*YOUR INSTRUCTIONS*
Leave out the pictures. Return every record otherwise untouched.
START INPUT RECORDS
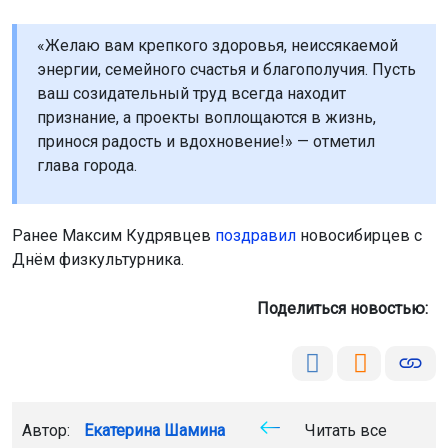
«Желаю вам крепкого здоровья, неиссякаемой
энергии, семейного счастья и благополучия. Пусть
ваш созидательный труд всегда находит
признание, а проекты воплощаются в жизнь,
принося радость и вдохновение!» — отметил
глава города.
Ранее Максим Кудрявцев
поздравил
новосибирцев с
Днём физкультурника.
Поделиться новостью:
Автор:
Екатерина Шамина
Читать все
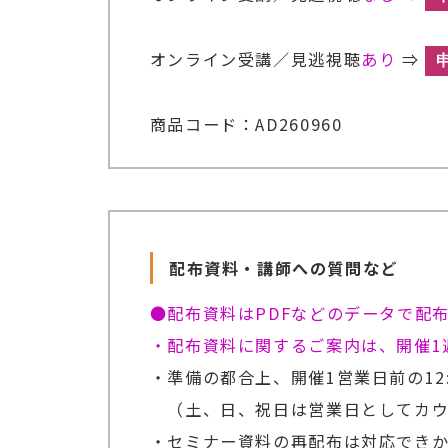
オンライン受講／見逃視聴
あり
⇒
商品コード：AD260960
配布資料・講師への質問など
●配布資料はPDFなどのデータで配
・配布資料に関するご案内は、開催1
・準備の都合上、開催1営業日前の12
（土、日、祝日は営業日としてカウ
・セミナー資料の再配布は対応でき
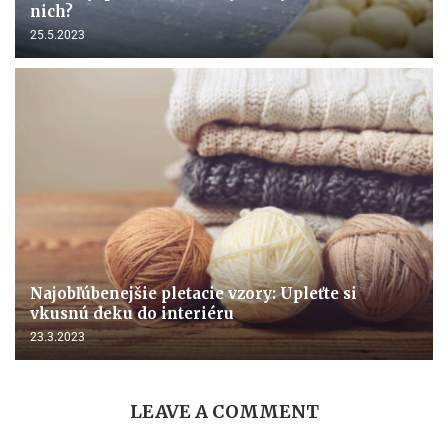
nich?
25.5.2023
Najobľúbenejšie pletacie vzory: Upleťte si
vkusnú deku do interiéru
23.3.2023
LEAVE A COMMENT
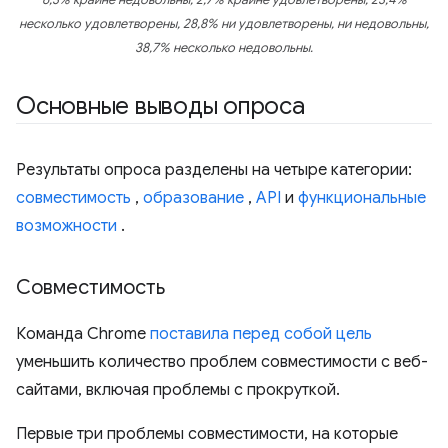
6,3% крайне недовольны, 2,7% крайне удовлетворены, 23,4%
несколько удовлетворены, 28,8% ни удовлетворены, ни недовольны,
38,7% несколько недовольны.
Основные выводы опроса
Результаты опроса разделены на четыре категории:
совместимость
,
образование
,
API
и
функциональные
возможности
.
Совместимость
Команда Chrome
поставила перед собой цель
уменьшить количество проблем совместимости с веб-
сайтами, включая проблемы с прокруткой.
Первые три проблемы совместимости, на которые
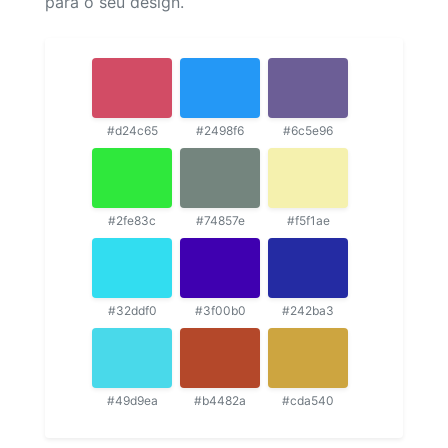
para o seu design.
#d24c65
#2498f6
#6c5e96
#2fe83c
#74857e
#f5f1ae
#32ddf0
#3f00b0
#242ba3
#49d9ea
#b4482a
#cda540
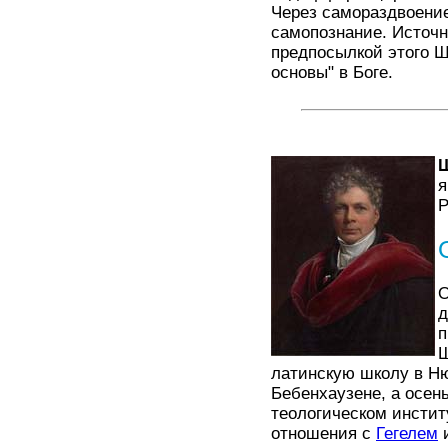
Через самораздвоение
самопознание. Источн
предпосылкой этого Ш
основы" в Боге.
я
Р
О
д
п
Ш
латинскую школу в Ню
Бебенхаузене, а осен
теологическом инстит
отношения с
Гегелем
и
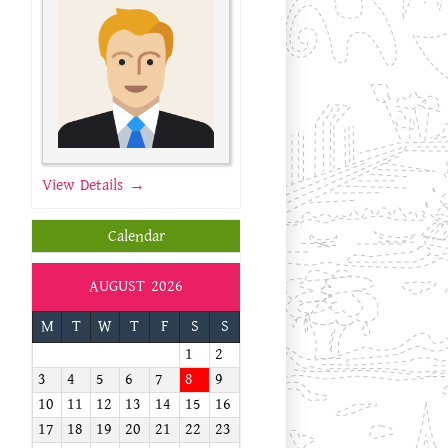
View Details →
Calendar
AUGUST 2026
M
T
W
T
F
S
S
1
2
3
4
5
6
7
8
9
10
11
12
13
14
15
16
17
18
19
20
21
22
23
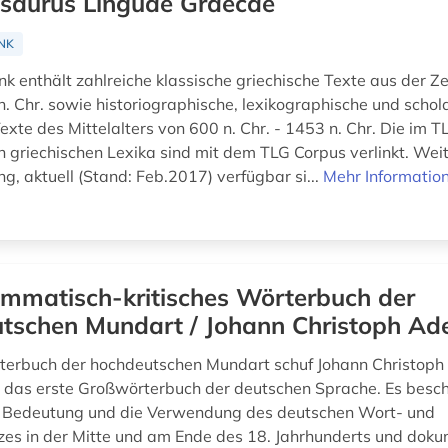
saurus Linguae Graecae
NK
 enthält zahlreiche klassische griechische Texte aus der Zei
n. Chr. sowie historiographische, lexikographische und schol
exte des Mittelalters von 600 n. Chr. - 1453 n. Chr. Die im T
en griechischen Lexika sind mit dem TLG Corpus verlinkt. Wei
ng, aktuell (Stand: Feb.2017) verfügbar si...
Mehr Informatio
mmatisch-kritisches Wörterbuch der
tschen Mundart / Johann Christoph Ad
terbuch der hochdeutschen Mundart schuf Johann Christoph
das erste Großwörterbuch der deutschen Sprache. Es besch
e Bedeutung und die Verwendung des deutschen Wort- und
es in der Mitte und am Ende des 18. Jahrhunderts und doku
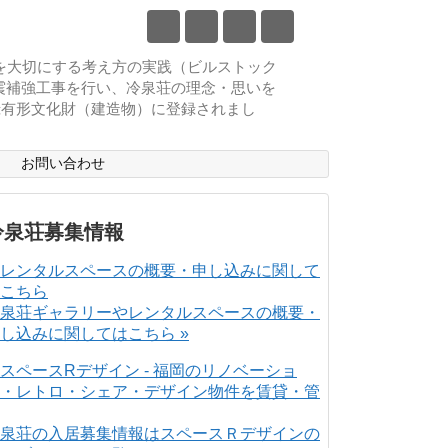
物を大切にする考え方の実践（ビルストック
耐震補強工事を行い、冷泉荘の理念・思いを
登録有形文化財（建造物）に登録されまし
ス
お問い合わせ
冷泉荘募集情報
泉荘ギャラリーやレンタルスペースの概要・
し込みに関してはこちら »
泉荘の入居募集情報はスペースＲデザインの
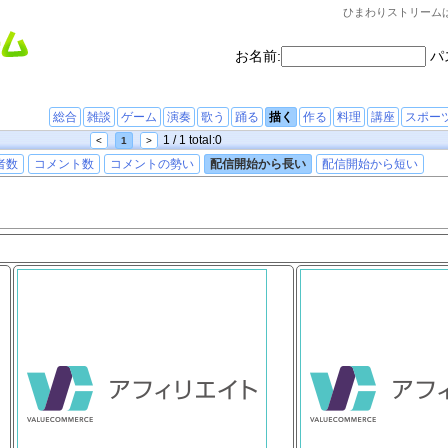
ひまわりストリーム
お名前:
パ
総合
雑談
ゲーム
演奏
歌う
踊る
描く
作る
料理
講座
スポー
1 / 1 total:0
<
1
>
者数
コメント数
コメントの勢い
配信開始から長い
配信開始から短い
END INPUT RECORDS
*OUTPUT OF THE TASK*
«Желаю вам крепкого здоровья, неиссякаемой
энергии, семейного счастья и благополучия. Пусть
ваш созидательный труд всегда находит
признание, а проекты воплощаются в жизнь,
принося радость и вдохновение!» — отметил
глава города.
Ранее Максим Кудрявцев
поздравил
новосибирцев с
Днём физкультурника.
Поделиться новостью:
Автор:
Екатерина Шамина
Читать все
オンライン受講／見逃視聴
あり
⇒
商品コード：AD260960
配布資料・講師への質問など
●配布資料はPDFなどのデータで配
・配布資料に関するご案内は、開催1
・準備の都合上、開催1営業日前の12
（土、日、祝日は営業日としてカウ
・セミナー資料の再配布は対応でき
nich?
25.5.2023
Najobľúbenejšie pletacie vzory: Upleťte si
vkusnú deku do interiéru
23.3.2023
LEAVE A COMMENT
6,3% крайне недовольны, 2,7% крайне удовлетворены, 23,4%
несколько удовлетворены, 28,8% ни удовлетворены, ни недовольны,
38,7% несколько недовольны.
Основные выводы опроса
Результаты опроса разделены на четыре категории:
совместимость
,
образование
,
API
и
функциональные
возможности
.
Совместимость
Команда Chrome
поставила перед собой цель
уменьшить количество проблем совместимости с веб-
сайтами, включая проблемы с прокруткой.
Первые три проблемы совместимости, на которые
para o seu design.
#d24c65
#2498f6
#6c5e96
#2fe83c
#74857e
#f5f1ae
#32ddf0
#3f00b0
#242ba3
#49d9ea
#b4482a
#cda540
Через самораздвоение
самопознание. Источн
предпосылкой этого Ш
основы" в Боге.
я
Р
О
д
п
Ш
латинскую школу в Ню
Бебенхаузене, а осен
теологическом инстит
отношения с
Гегелем
и
View Details →
Calendar
AUGUST 2026
M
T
W
T
F
S
S
1
2
3
4
5
6
7
8
9
10
11
12
13
14
15
16
17
18
19
20
21
22
23
saurus Linguae Graecae
NK
 enthält zahlreiche klassische griechische Texte aus der Zei
n. Chr. sowie historiographische, lexikographische und schol
exte des Mittelalters von 600 n. Chr. - 1453 n. Chr. Die im T
en griechischen Lexika sind mit dem TLG Corpus verlinkt. Wei
ng, aktuell (Stand: Feb.2017) verfügbar si...
Mehr Informatio
mmatisch-kritisches Wörterbuch der
tschen Mundart / Johann Christoph Ad
terbuch der hochdeutschen Mundart schuf Johann Christoph
das erste Großwörterbuch der deutschen Sprache. Es besch
e Bedeutung und die Verwendung des deutschen Wort- und
es in der Mitte und am Ende des 18. Jahrhunderts und doku
物を大切にする考え方の実践（ビルストック
耐震補強工事を行い、冷泉荘の理念・思いを
登録有形文化財（建造物）に登録されまし
ス
お問い合わせ
冷泉荘募集情報
泉荘ギャラリーやレンタルスペースの概要・
し込みに関してはこちら »
泉荘の入居募集情報はスペースＲデザインの
ひまわりストリーム
お名前:
パ
総合
雑談
ゲーム
演奏
歌う
踊る
描く
作る
料理
講座
スポー
1 / 1 total:0
<
1
>
者数
コメント数
コメントの勢い
配信開始から長い
配信開始から短い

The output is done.